= Cyber espionage on universities =

Cyber spying on universities is the practice of obtaining intelligence, intellectual property, and trade secrets without the permission and knowledge of the university through its information technology system. Universities in the United Kingdom, including Oxford and Cambridge, have been targets, as have institutions in the United States and Australia.

Universities are targets for cyber espionage due to the wealth of personally identifiable information they possess on students, employees, people who buy tickets to sporting events, and, if the university has an academic medical center, on patients treated there. Information about research projects with industrial or military application are also targets. The culture of information sharing within universities tends to make them easy targets.

Breaches can occur from people sharing credentials, phishing, web-crawlers inadvertently finding exposed access points, password cracking, and other standard hacking methods. University credentials are bought and sold on web forums, darknet markets and other black markets.

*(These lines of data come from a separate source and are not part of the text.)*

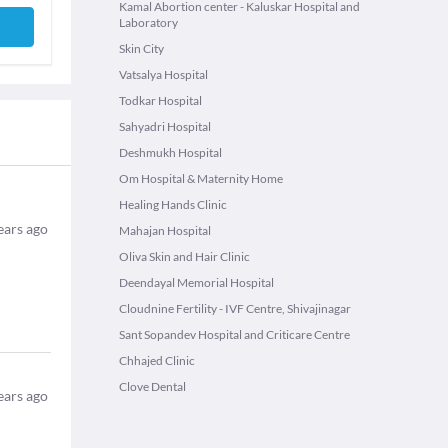
Kamal Abortion center - Kaluskar Hospital and
Laboratory
Skin City
Vatsalya Hospital
Todkar Hospital
Sahyadri Hospital
Deshmukh Hospital
Om Hospital & Maternity Home
Healing Hands Clinic
ears ago
Mahajan Hospital
Oliva Skin and Hair Clinic
Deendayal Memorial Hospital
Cloudnine Fertility - IVF Centre, Shivajinagar
Sant Sopandev Hospital and Criticare Centre
Chhajed Clinic
Clove Dental
ears ago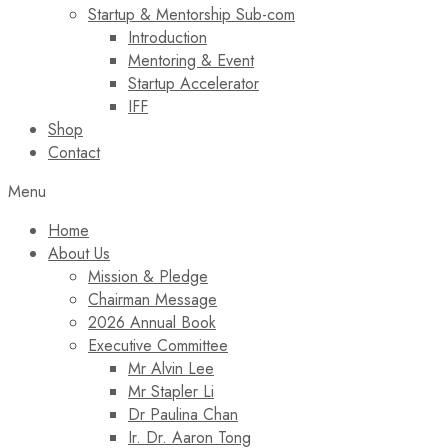
Startup & Mentorship Sub-com
Introduction
Mentoring & Event
Startup Accelerator
IFF
Shop
Contact
Menu
Home
About Us
Mission & Pledge
Chairman Message​
2026 Annual Book
Executive Committee
Mr Alvin Lee
Mr Stapler Li
Dr Paulina Chan
Ir. Dr. Aaron Tong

The result of such efforts have included theft of military research into missile design or stealth technologies, as well as medical data.

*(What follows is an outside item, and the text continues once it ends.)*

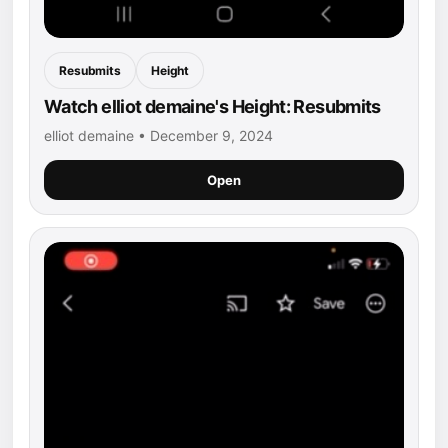
Resubmits
Height
Watch elliot demaine's Height: Resubmits
elliot demaine • December 9, 2024
Open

As a precaution against such attacks, Stanford University advises its employees to take IT precautions when they travel abroad.

Moreover, in March 2018, the United States charged and sanctioned nine Iranians and the Iranian company Mabna Institute for hacking and attempting to hack hundreds of universities on behalf of the Iranian government.

Credentials used by Sci-Hub to access paywalled scientific articles have been subsequently used by hackers seeking to breach university firewalls to access other information.

In 2025, The Stanford Review reported instances of students at Stanford University conducting research on China who were approached online by likely agents of the Ministry of State Security (MSS) looking to gather intelligence and identify sympathetic students.